◆ **Stored items**
##########

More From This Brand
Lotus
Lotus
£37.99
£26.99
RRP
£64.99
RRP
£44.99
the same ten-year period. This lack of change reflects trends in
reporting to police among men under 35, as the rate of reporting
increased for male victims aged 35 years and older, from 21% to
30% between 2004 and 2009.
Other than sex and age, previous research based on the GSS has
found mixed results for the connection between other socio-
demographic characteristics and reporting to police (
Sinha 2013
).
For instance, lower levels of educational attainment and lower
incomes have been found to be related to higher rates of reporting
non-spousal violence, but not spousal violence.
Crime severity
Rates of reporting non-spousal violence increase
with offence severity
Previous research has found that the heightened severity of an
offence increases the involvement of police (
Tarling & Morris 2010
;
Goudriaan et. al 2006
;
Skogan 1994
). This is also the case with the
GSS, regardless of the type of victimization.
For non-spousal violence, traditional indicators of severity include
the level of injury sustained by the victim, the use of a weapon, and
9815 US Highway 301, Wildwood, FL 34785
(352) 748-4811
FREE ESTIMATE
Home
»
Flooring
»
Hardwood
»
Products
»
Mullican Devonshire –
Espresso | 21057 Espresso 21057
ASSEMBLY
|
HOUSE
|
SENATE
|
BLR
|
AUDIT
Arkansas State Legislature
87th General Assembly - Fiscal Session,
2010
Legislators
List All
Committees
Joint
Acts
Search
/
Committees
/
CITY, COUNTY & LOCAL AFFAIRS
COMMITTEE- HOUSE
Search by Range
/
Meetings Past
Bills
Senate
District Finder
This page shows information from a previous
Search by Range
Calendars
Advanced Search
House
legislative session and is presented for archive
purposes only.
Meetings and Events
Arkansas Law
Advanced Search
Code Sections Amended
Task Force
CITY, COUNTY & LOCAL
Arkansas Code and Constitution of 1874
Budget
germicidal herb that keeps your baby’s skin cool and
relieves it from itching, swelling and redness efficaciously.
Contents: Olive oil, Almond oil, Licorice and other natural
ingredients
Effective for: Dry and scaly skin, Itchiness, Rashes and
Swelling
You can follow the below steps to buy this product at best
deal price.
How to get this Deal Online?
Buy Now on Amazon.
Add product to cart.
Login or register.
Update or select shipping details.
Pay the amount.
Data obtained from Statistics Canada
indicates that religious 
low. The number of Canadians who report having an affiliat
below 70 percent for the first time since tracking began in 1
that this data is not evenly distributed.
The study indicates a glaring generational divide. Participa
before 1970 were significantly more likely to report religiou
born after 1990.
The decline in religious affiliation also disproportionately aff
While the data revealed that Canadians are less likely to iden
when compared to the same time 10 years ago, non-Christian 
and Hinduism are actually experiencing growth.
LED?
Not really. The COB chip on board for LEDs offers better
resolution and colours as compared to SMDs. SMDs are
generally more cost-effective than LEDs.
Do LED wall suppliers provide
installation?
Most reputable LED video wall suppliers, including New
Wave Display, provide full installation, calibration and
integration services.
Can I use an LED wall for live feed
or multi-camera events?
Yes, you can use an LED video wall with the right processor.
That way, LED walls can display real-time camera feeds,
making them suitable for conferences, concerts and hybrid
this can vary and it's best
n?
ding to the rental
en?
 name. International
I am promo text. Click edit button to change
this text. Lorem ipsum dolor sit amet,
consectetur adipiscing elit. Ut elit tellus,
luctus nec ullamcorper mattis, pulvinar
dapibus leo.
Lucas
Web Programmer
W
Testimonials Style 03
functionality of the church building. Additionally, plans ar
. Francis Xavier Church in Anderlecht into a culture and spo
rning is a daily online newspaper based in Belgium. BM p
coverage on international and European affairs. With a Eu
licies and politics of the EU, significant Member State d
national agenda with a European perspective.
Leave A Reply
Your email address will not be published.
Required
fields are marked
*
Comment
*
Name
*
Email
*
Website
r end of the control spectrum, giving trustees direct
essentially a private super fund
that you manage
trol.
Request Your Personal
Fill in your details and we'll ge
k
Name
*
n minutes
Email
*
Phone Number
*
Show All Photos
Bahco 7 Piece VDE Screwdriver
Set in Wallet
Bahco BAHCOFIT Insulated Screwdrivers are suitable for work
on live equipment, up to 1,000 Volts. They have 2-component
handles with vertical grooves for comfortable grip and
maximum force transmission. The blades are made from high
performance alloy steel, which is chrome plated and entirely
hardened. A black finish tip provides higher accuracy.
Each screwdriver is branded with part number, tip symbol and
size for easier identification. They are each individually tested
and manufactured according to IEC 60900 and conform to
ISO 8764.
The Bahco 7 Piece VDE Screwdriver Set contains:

##########

◆ **What you have to do**
Output all records verbatim.

◆ **Your solution**
More From This Brand
Lotus
Lotus
£37.99
£26.99
RRP
£64.99
RRP
£44.99
the same ten-year period. This lack of change reflects trends in
reporting to police among men under 35, as the rate of reporting
increased for male victims aged 35 years and older, from 21% to
30% between 2004 and 2009.
Other than sex and age, previous research based on the GSS has
found mixed results for the connection between other socio-
demographic characteristics and reporting to police (
Sinha 2013
).
For instance, lower levels of educational attainment and lower
incomes have been found to be related to higher rates of reporting
non-spousal violence, but not spousal violence.
Crime severity
Rates of reporting non-spousal violence increase
with offence severity
Previous research has found that the heightened severity of an
offence increases the involvement of police (
Tarling & Morris 2010
;
Goudriaan et. al 2006
;
Skogan 1994
). This is also the case with the
GSS, regardless of the type of victimization.
For non-spousal violence, traditional indicators of severity include
the level of injury sustained by the victim, the use of a weapon, and
9815 US Highway 301, Wildwood, FL 34785
(352) 748-4811
FREE ESTIMATE
Home
»
Flooring
»
Hardwood
»
Products
»
Mullican Devonshire –
Espresso | 21057 Espresso 21057
ASSEMBLY
|
HOUSE
|
SENATE
|
BLR
|
AUDIT
Arkansas State Legislature
87th General Assembly - Fiscal Session,
2010
Legislators
List All
Committees
Joint
Acts
Search
/
Committees
/
CITY, COUNTY & LOCAL AFFAIRS
COMMITTEE- HOUSE
Search by Range
/
Meetings Past
Bills
Senate
District Finder
This page shows information from a previous
Search by Range
Calendars
Advanced Search
House
legislative session and is presented for archive
purposes only.
Meetings and Events
Arkansas Law
Advanced Search
Code Sections Amended
Task Force
CITY, COUNTY & LOCAL
Arkansas Code and Constitution of 1874
Budget
germicidal herb that keeps your baby’s skin cool and
relieves it from itching, swelling and redness efficaciously.
Contents: Olive oil, Almond oil, Licorice and other natural
ingredients
Effective for: Dry and scaly skin, Itchiness, Rashes and
Swelling
You can follow the below steps to buy this product at best
deal price.
How to get this Deal Online?
Buy Now on Amazon.
Add product to cart.
Login or register.
Update or select shipping details.
Pay the amount.
Data obtained from Statistics Canada
indicates that religious 
low. The number of Canadians who report having an affiliat
below 70 percent for the first time since tracking began in 1
that this data is not evenly distributed.
The study indicates a glaring generational divide. Participa
before 1970 were significantly more likely to report religiou
born after 1990.
The decline in religious affiliation also disproportionately aff
While the data revealed that Canadians are less likely to iden
when compared to the same time 10 years ago, non-Christian 
and Hinduism are actually experiencing growth.
LED?
Not really. The COB chip on board for LEDs offers better
resolution and colours as compared to SMDs. SMDs are
generally more cost-effective than LEDs.
Do LED wall suppliers provide
installation?
Most reputable LED video wall suppliers, including New
Wave Display, provide full installation, calibration and
integration services.
Can I use an LED wall for live feed
or multi-camera events?
Yes, you can use an LED video wall with the right processor.
That way, LED walls can display real-time camera feeds,
making them suitable for conferences, concerts and hybrid
this can vary and it's best
n?
ding to the rental
en?
 name. International
I am promo text. Click edit button to change
this text. Lorem ipsum dolor sit amet,
consectetur adipiscing elit. Ut elit tellus,
luctus nec ullamcorper mattis, pulvinar
dapibus leo.
Lucas
Web Programmer
W
Testimonials Style 03
functionality of the church building. Additionally, plans ar
. Francis Xavier Church in Anderlecht into a culture and spo
rning is a daily online newspaper based in Belgium. BM p
coverage on international and European affairs. With a Eu
licies and politics of the EU, significant Member State d
national agenda with a European perspective.
Leave A Reply
Your email address will not be published.
Required
fields are marked
*
Comment
*
Name
*
Email
*
Website
r end of the control spectrum, giving trustees direct
essentially a private super fund
that you manage
trol.
Request Your Personal
Fill in your details and we'll ge
k
Name
*
n minutes
Email
*
Phone Number
*
Show All Photos
Bahco 7 Piece VDE Screwdriver
Set in Wallet
Bahco BAHCOFIT Insulated Screwdrivers are suitable for work
on live equipment, up to 1,000 Volts. They have 2-component
handles with vertical grooves for comfortable grip and
maximum force transmission. The blades are made from high
performance alloy steel, which is chrome plated and entirely
hardened. A black finish tip provides higher accuracy.
Each screwdriver is branded with part number, tip symbol and
size for easier identification. They are each individually tested
and manufactured according to IEC 60900 and conform to
ISO 8764.
The Bahco 7 Piece VDE Screwdriver Set contains:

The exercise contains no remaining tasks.